The prescriptions offered in Not Enough are similarly incomplete. Moyn recommends that those concerned with economic injustice should pursue efforts to supplement the inadequate progress that human rights campaigns have made—by emphasizing sufficiency arguments for economic and social rights and egalitarianism elsewhere. This approach may seem plausible in the US context.22 It is less convincing elsewhere. In the decades that Moyn covers in his book, there has been a worldwide trend to formally enshrine economic and social rights alongside civil and political rights. Constitutions that decree at least one economic and social right are now more common than not: rights to education, health, and social security are present in more than two-thirds of all national constitutions.23 The older constitutional democracies, particularly in common-law settings, have little to contribute to these developments—economic and social rights remain absent from the US constitution, since constitutional rights, it is often supposed, lead inexorably to the judicial usurpation of the elected branches. Commentators who observe interactions among courts, legislatures, and executives have grasped the importance of constitutional rights, including their implications for economic inequality.24
It is impossible to define a formula for achieving equality, or a measure for the influence and impact of the various movements pursuing it as a singular goal. Still, a certain level of economic equality may be a precondition for the flourishing of any human rights that clearly impact social, civil, political, and cultural vectors. Human rights such as education and the right to vote refer to positional goods; these lose value in unequal settings.25 The long-term success of human rights strategies may require questioning the current market-based remedies designed for the poor.26 Moyn does not address the literature on these topics.
Finally, Moyn does not acknowledge that arguments in favor of the least worst outcomes have been vigorously contested within the human rights field. He points to the legacy of basic-needs arguments made within the World Bank development community in the 1970s and 1980s. These arguments have been criticized as having paternalistic and disruptive implications.27 It is unclear to what extent these arguments were connected to human rights. Basic needs for survival are not the same as basic needs for human dignity.28 Conclusions about the popularity of these ideas, and those introduced by influential thinkers such as Mahbub ul Haq and Amartya Sen, are strained.

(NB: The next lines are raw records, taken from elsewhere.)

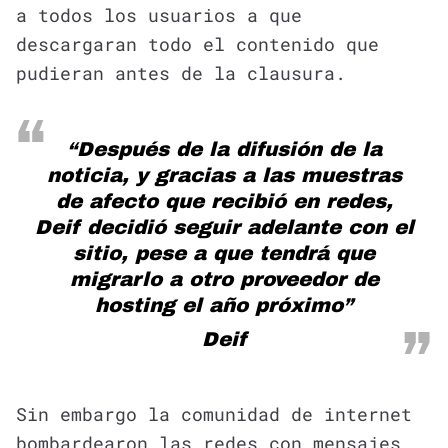
a todos los usuarios a que
descargaran todo el contenido que
pudieran antes de la clausura.
“Después de la difusión de la
noticia, y gracias a las muestras
de afecto que recibió en redes,
Deif decidió seguir adelante con el
sitio, pese a que tendrá que
migrarlo a otro proveedor de
hosting el año próximo”
Deif
Sin embargo la comunidad de internet
bombardearon las redes con mensajes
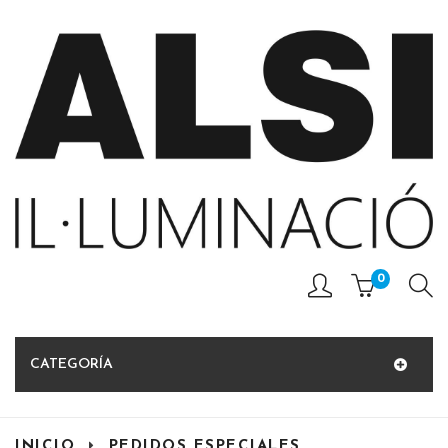
0
CATEGORÍA
INICIO
PEDIDOS ESPECIALES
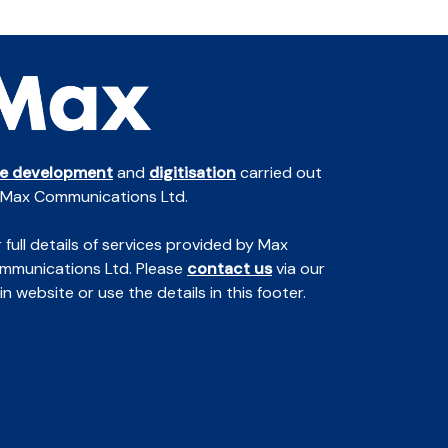
te development
and
digitisation
carried out
 Max Communications Ltd.
 full details of services provided by Max
mmunications Ltd. Please
contact us
via our
n website or use the details in this footer.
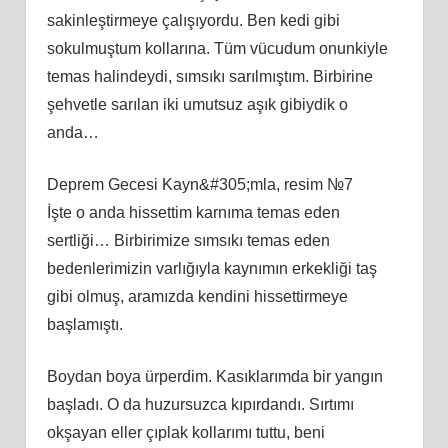
sakinleştirmeye çalışıyordu. Ben kedi gibi
sokulmuştum kollarına. Tüm vücudum onunkiyle
temas halindeydi, sımsıkı sarılmıştım. Birbirine
şehvetle sarılan iki umutsuz aşık gibiydik o
anda…
Deprem Gecesi Kayn&#305;mla, resim №7
İşte o anda hissettim karnıma temas eden
sertliği… Birbirimize sımsıkı temas eden
bedenlerimizin varlığıyla kaynımın erkekliği taş
gibi olmuş, aramızda kendini hissettirmeye
başlamıştı.
Boydan boya ürperdim. Kasıklarımda bir yangın
başladı. O da huzursuzca kıpırdandı. Sırtımı
okşayan eller çıplak kollarımı tuttu, beni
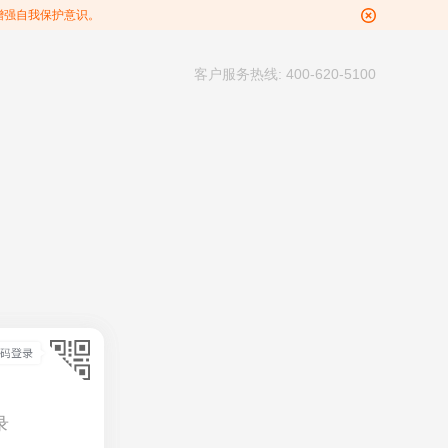
增强自我保护意识。
客户服务热线: 400-620-5100
录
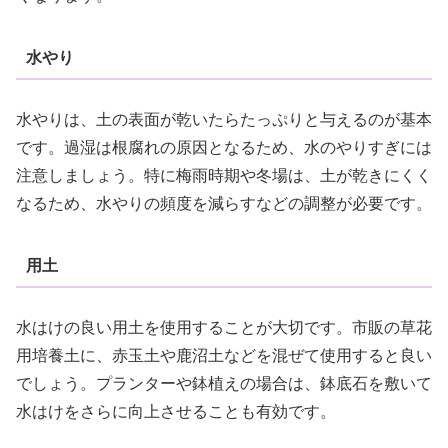
水やり
水やりは、土の表面が乾いたらたっぷりと与えるのが基本
です。過湿は根腐れの原因となるため、水のやりすぎには
注意しましょう。特に梅雨時期や冬場は、土が乾きにくく
なるため、水やりの頻度を減らすなどの調整が必要です。
用土
水はけの良い用土を使用することが大切です。市販の草花
用培養土に、赤玉土や鹿沼土などを混ぜて使用すると良い
でしょう。プランターや鉢植えの場合は、鉢底石を敷いて
水はけをさらに向上させることも有効です。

Another strategy that has been contested, but is surely within the human rights movement, is the concept of a minimum core. In 1990, the United Nations Committee on Economic, Social and Cultural Rights adopted the goal of protecting minimum essential levels of food, healthcare, housing, and education.29 The concept has long been criticized for letting middle- and high-income countries off the hook, and has been seen as incoherent, or even defeatist, in relation to the broader goals of economic and social rights.30
Moyn has demonstrated a great talent for initiating debate, and human rights can, of course, benefit from more scrutiny. Yet this critique of human rights, although provocative, is only partial. So, too, is Moyn’s solution. His preferred agenda is not fully explained—he would simply distribute things fairly. As Moyn presents it, Not Enough is an “unrepentant but humbled” sequel to the economic and social rights history of his last book.31 He distances himself from those who have blamed human rights for neoliberalism.32 Instead, he merely claims that the two movements gained strength in the same historical period, and he implies that the human rights movement crowded out neoliberalism’s more effective opponents. If this is indeed the case, then one should take those other opponents seriously.